Self-taught Roma musicians and Roma orchestras cheer up the people with their song during the holidays
The largest ethnic minority in Bosnia and Herzegovina is the Roma. There are no precise data on the number of Roma in Bosnia and Herzegovina and other countries in the world. Some associations claim that the number of the Roma minority is between 70 and one hundred thousand Roma living in Bosnia and Herzegovina.
They are popularly called “heavenly people”. It is a reality in the world and it is common knowledge that the Roma are the least educated and working. They almost have no rights. They are exposed to the worst forms of discrimination on a daily basis worldwide and in the areas where they live. Extreme poverty, unemployment, unresolved housing issues and premature pregnancies for girls are just some of the problems this population faces on a daily basis.
The issue of their inclusion in society is still a secondary issue for decision-makers. Roma are mostly left to themselves and their means of survival.
Nevertheless, Roma have always been a people who love song and music. Many of their orchestras and musicians are well known and have always entertained people with their song.
They sing and play at weddings, various festivities and parties where they show their musical preferences and talents (mostly self-taught).
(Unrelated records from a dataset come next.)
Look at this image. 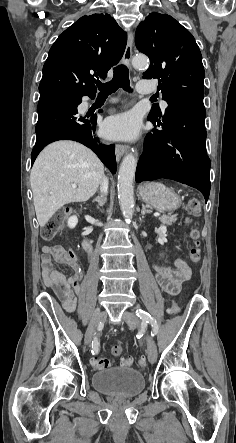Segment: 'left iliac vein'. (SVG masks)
<instances>
[{
	"label": "left iliac vein",
	"mask_w": 236,
	"mask_h": 443,
	"mask_svg": "<svg viewBox=\"0 0 236 443\" xmlns=\"http://www.w3.org/2000/svg\"><path fill=\"white\" fill-rule=\"evenodd\" d=\"M123 318L130 328L139 327V323H140L139 318L134 313L129 312V311H125L123 314ZM146 342H147L148 360H149V362L154 363L157 360L156 344L150 335L146 336Z\"/></svg>",
	"instance_id": "4c4485c4"
}]
</instances>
There are many still preserved old customs in Sarajevo and throughout Bosnia and Herzegovina. Roma musicians and orchestras walk the streets of the city during religious and New Year’s holidays, carrying accordions, double bass and trumpets. With their musical instruments, they play world-famous musical songs, or Christmas and New Year’s songs, interpreting them in their own way. Players take a short break in front of apartment buildings, parks or promenades. So they give you a chance to enjoy playing them. They slowly continue their walk and play in the open space. An old Bosnian custom, appropriate to all religions and denominations in Bosnia and Herzegovina, requires listeners to toss coins to musicians if they listen to music from balconies and windows, or to give paper money for music they listen to if they are on the streets. In this way, they help the musicians, trumpeters and orchestras of the Roma national minority to live, work, play and continue this beautiful tradition.